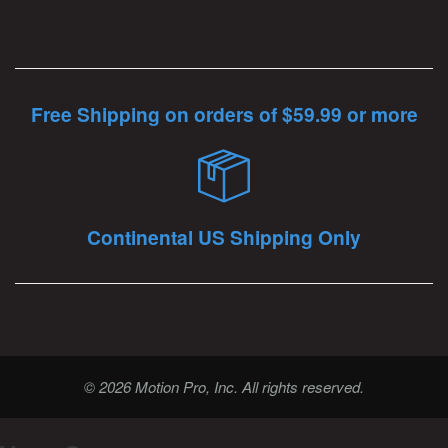
Free Shipping on orders of $59.99 or more
Continental US Shipping Only
© 2026 Motion Pro, Inc. All rights reserved.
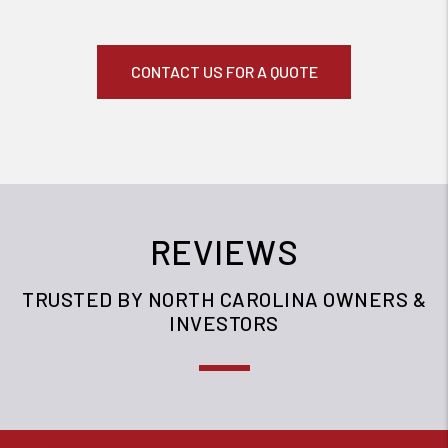
CONTACT US FOR A QUOTE
REVIEWS
TRUSTED BY NORTH CAROLINA OWNERS &
INVESTORS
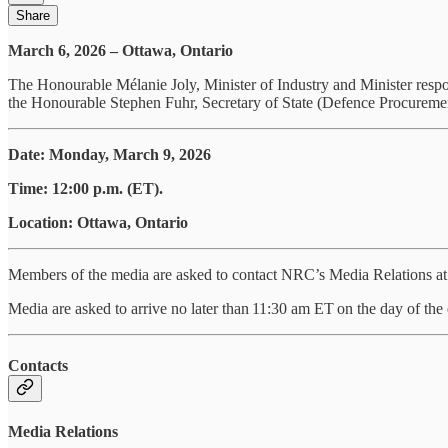
Share
March 6, 2026 – Ottawa, Ontario
The Honourable Mélanie Joly, Minister of Industry and Minister re
the Honourable Stephen Fuhr, Secretary of State (Defence Procuremen
Date: Monday, March 9, 2026
Time: 12:00 p.m. (ET).
Location: Ottawa, Ontario
Members of the media are asked to contact NRC’s Media Relations at m
Media are asked to arrive no later than 11:30 am ET on the day of the 
Contacts
Media Relations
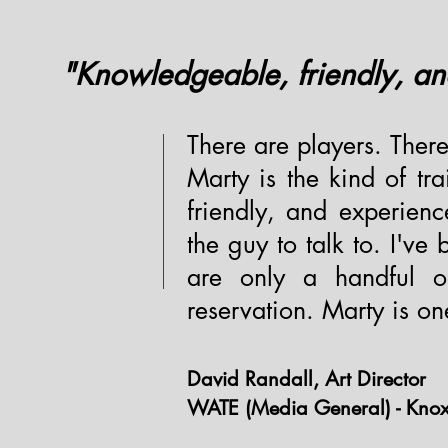
"Knowledgeable, friendly, an
There are players. There
Marty is the kind of tr
friendly, and experienc
the guy to talk to. I've
are only a handful o
reservation. Marty is on
David Randall, Art Director
WATE (Media General) - Knoxv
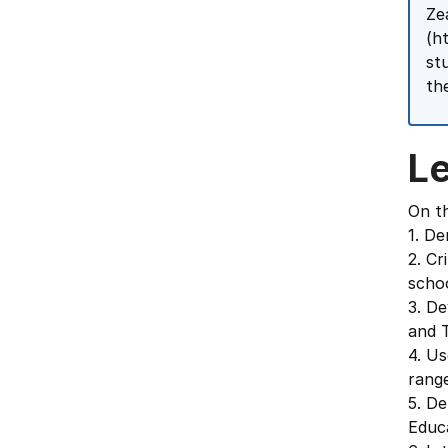
Ze
(h
st
th
L
On th
1. De
2. Cr
scho
3. De
and T
4. Us
range
5. De
Educ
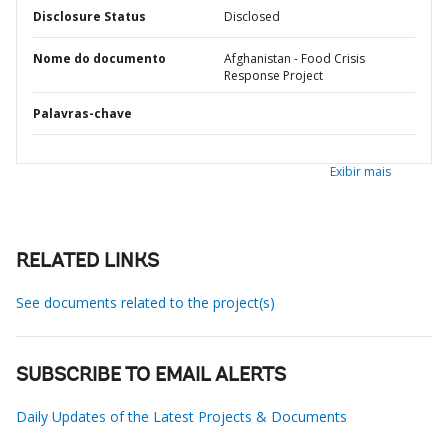
Disclosure Status
Disclosed
Nome do documento
Afghanistan - Food Crisis
Response Project
Palavras-chave
Exibir mais
RELATED LINKS
See documents related to the project(s)
SUBSCRIBE TO EMAIL ALERTS
Daily Updates of the Latest Projects & Documents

........

Skip every picture, and give the rest of the material above again exactly.

Free Shipping on orders of $59.99 or more
Continental US Shipping Only
© 2026 Motion Pro, Inc. All rights reserved.
CONTACT US FOR A QUOTE
REVIEWS
TRUSTED BY NORTH CAROLINA OWNERS &
INVESTORS
Share
March 6, 2026 – Ottawa, Ontario
The Honourable Mélanie Joly, Minister of Industry and Minister re
the Honourable Stephen Fuhr, Secretary of State (Defence Procuremen
Date: Monday, March 9, 2026
Time: 12:00 p.m. (ET).
Location: Ottawa, Ontario
Members of the media are asked to contact NRC’s Media Relations at m
Media are asked to arrive no later than 11:30 am ET on the day of the 
Contacts
Media Relations
"Knowledgeable, friendly, an
There are players. There
Marty is the kind of tr
friendly, and experienc
the guy to talk to. I've
are only a handful o
reservation. Marty is on
David Randall, Art Director
WATE (Media General) - Knoxv
Ze
(h
st
th
L
On th
1. De
2. Cr
scho
3. De
and T
4. Us
range
5. De
Educ
Disclosure Status
Disclosed
Nome do documento
Afghanistan - Food Crisis
Response Project
Palavras-chave
Exibir mais
RELATED LINKS
See documents related to the project(s)
SUBSCRIBE TO EMAIL ALERTS
Daily Updates of the Latest Projects & Documents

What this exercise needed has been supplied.